Abbreviations: aOR, adjusted odds ratio; CI, confidence interval; MCI, mild cognitive impairment.

We examined the effect of race on diagnosis in predicting each comorbid condition. Black CN Americans were at significantly higher risk of having HTN (aOR = 4.29, CI = 3.65–5.05, p < 0.001), HLD (aOR = 1.18, CI = 1.02–1.37, p < 0.001), and DM (aOR = 3.17, CI = 2.61–3.85, p < 0.001) compared to White CN Americans. Black Americans with aMCI were significantly more likely to have HTN (aOR = 3.01, CI = 2.35–3.88, p < 0.001), and DM (aOR = 2.94, CI = 2.24–3.85, p < 0.001) compared to White Americans with aMCI, but no significant difference was found in the likelihood of having HLD (aOR = 1.06, CI = 0.84–1.33, p > 0.05). Finally, Black Americans with naMCI were significantly more likely than White Americans with naMCI to have HTN (aOR = 5.76, CI = 3.45–9.94, p < 0.001) or DM (aOR = 3.05, CI = 1.78–5.16, p < 0.001) but not HLD (aOR = 1.13, CI = 0.73–1.76, p > 0.05). The forest plot (Figure 1) shows the odds ratios and 95% confidence intervals for predicting comorbidities across predictors: diagnosis, race, BMI, and demographic characteristics from the regression analysis (Table 5).

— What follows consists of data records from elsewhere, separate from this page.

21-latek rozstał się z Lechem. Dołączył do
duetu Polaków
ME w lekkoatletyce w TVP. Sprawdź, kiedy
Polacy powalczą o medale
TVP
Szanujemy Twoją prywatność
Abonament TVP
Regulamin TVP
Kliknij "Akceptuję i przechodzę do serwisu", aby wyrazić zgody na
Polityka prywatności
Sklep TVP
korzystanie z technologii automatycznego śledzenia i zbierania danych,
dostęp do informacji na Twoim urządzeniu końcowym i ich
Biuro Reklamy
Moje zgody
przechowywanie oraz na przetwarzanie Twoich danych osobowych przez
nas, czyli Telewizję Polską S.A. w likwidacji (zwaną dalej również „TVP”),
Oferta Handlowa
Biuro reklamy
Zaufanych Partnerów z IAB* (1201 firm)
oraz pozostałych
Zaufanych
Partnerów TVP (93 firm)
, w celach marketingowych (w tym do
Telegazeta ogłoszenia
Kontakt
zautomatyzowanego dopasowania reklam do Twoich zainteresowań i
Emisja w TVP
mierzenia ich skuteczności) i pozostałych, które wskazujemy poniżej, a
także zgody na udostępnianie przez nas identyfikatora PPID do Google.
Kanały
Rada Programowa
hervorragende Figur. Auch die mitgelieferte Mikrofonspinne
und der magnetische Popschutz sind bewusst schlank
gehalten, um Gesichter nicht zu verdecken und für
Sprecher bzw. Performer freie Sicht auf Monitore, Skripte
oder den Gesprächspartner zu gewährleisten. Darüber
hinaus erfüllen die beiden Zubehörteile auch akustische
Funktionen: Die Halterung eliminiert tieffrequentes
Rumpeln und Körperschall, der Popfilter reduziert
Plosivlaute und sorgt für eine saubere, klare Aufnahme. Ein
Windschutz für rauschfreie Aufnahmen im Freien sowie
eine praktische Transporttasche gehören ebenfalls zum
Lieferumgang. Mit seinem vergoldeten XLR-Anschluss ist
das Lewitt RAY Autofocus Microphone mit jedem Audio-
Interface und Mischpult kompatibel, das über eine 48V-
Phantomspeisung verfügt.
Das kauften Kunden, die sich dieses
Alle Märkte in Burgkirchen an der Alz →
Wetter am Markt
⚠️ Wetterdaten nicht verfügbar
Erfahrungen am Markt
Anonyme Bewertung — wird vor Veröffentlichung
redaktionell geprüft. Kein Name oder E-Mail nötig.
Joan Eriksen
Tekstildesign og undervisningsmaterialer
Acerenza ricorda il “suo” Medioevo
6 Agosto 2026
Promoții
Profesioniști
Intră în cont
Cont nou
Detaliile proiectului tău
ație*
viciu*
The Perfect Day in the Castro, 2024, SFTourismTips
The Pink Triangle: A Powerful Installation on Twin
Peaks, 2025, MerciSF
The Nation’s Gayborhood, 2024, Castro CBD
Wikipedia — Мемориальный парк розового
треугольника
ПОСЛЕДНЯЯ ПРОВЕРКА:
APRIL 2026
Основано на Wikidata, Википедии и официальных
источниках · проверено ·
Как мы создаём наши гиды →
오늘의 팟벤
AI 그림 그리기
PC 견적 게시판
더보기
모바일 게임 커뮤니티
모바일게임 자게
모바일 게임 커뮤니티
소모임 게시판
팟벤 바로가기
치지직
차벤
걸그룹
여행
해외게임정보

Forest plot illustrating the odds ratios for predicting comorbidities across predictors: diagnosis, race, body mass index, and demographic characteristics. Each point reflects the odds ratio, with the horizontal lines indicating 95% confidence interval.

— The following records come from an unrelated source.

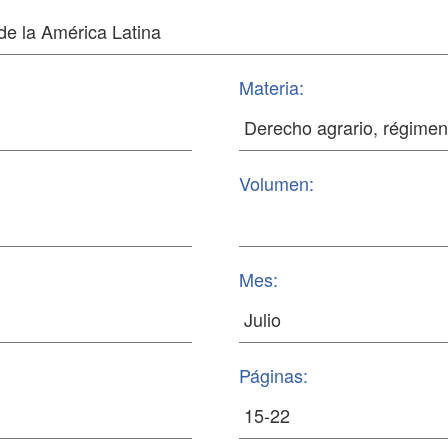
Materia:
Volumen:
Mes:
Páginas: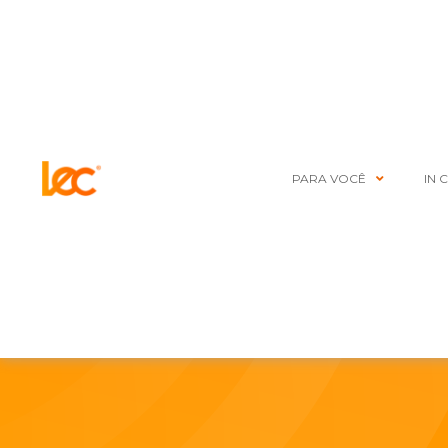
PARA VOCÊ
IN 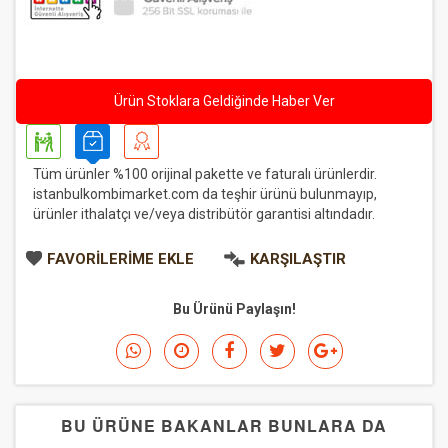
Ürün Stoklara Geldiğinde Haber Ver
Tüm ürünler %100 orijinal pakette ve faturalı ürünlerdir.
istanbulkombimarket.com da teşhir ürünü bulunmayıp,
ürünler ithalatçı ve/veya distribütör garantisi altındadır.
FAVORILERIME EKLE
KARŞILAŞTIR
Bu Ürünü Paylaşın!
BU ÜRÜNE BAKANLAR BUNLARA DA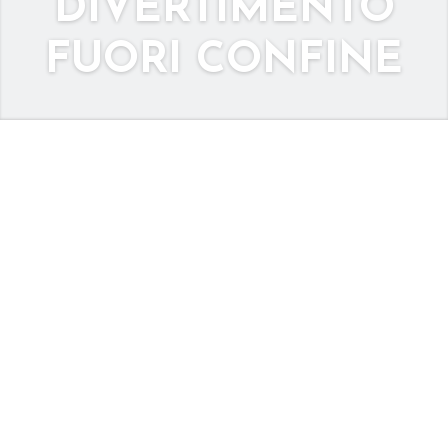
DIVERTIMENTO
FUORI CONFINE
CASINÒ ESTERI:
ESPLORA LE
OPZIONI PER IL
DIVERTIMENTO
FUORI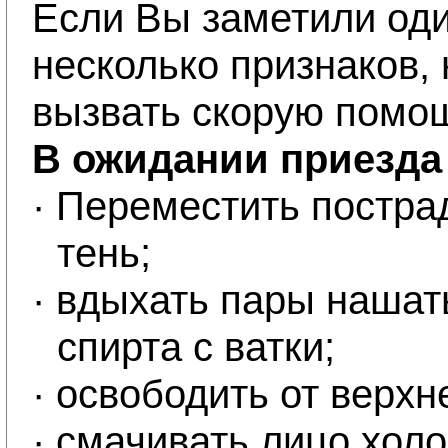
Если Вы заметили оди
несколько признаков,
вызвать скорую помо
В ожидании приезда
·
Переместить постра
тень;
·
вдыхать пары нашат
спирта с ватки;
·
освободить от верхн
·
смачивать лицо холо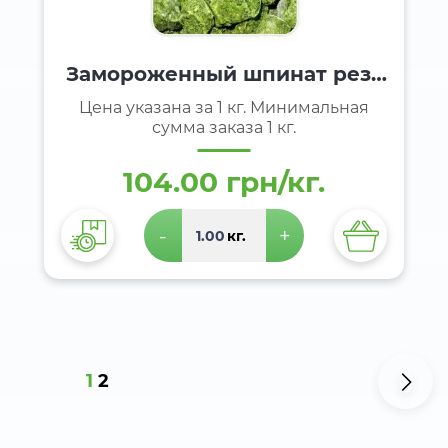
Замороженный шпинат реза
ный
Цена указана за 1 кг. Минимальная
сумма заказа 1 кг.
104.00 грн/кг.
-
+
кг.
1
2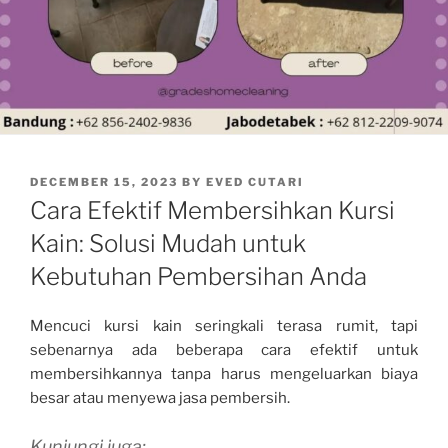
POSTED
DECEMBER 15, 2023
BY
EVED CUTARI
ON
Cara Efektif Membersihkan Kursi
Kain: Solusi Mudah untuk
Kebutuhan Pembersihan Anda
Mencuci kursi kain seringkali terasa rumit, tapi
sebenarnya ada beberapa cara efektif untuk
membersihkannya tanpa harus mengeluarkan biaya
besar atau menyewa jasa pembersih.
Kunjungi juga:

Finally, we conducted a multinomial logistic regression to understand predictors of those with multiple comorbidities as compared to just a single condition or no condition and results are presented in Table 6. Older age (aOR = 1.04, CI = 1.03–1.05, p < 0.001), males (aOR = 1.26, CI = 1.12–1.42, p < 0.001), and individuals with higher BMI (aOR = 1.48, CI = 1.39–1.58, p < 0.001) were all predictive of having at least one medical condition compared to not having any conditions. Although neither education nor diagnosis predicted increased likelihood of having just one comorbid condition, Black Americans were significantly more likely than White Americans to have at least one medical condition among CN individuals (aOR = 1.66, CI = 1.36–2.03, p < 0.001), participants with aMCI (aOR = 1.88, CI = 1.35–203, p < 0.001), and persons with naMCI (aOR = 2.15, CI = 1.06–4.36, p = 0.033).

TABLE 6.

Multinomial logistic regression model (reference group = 0 comorbid conditions): To find the association between the number of comorbidities, diagnosis, and race.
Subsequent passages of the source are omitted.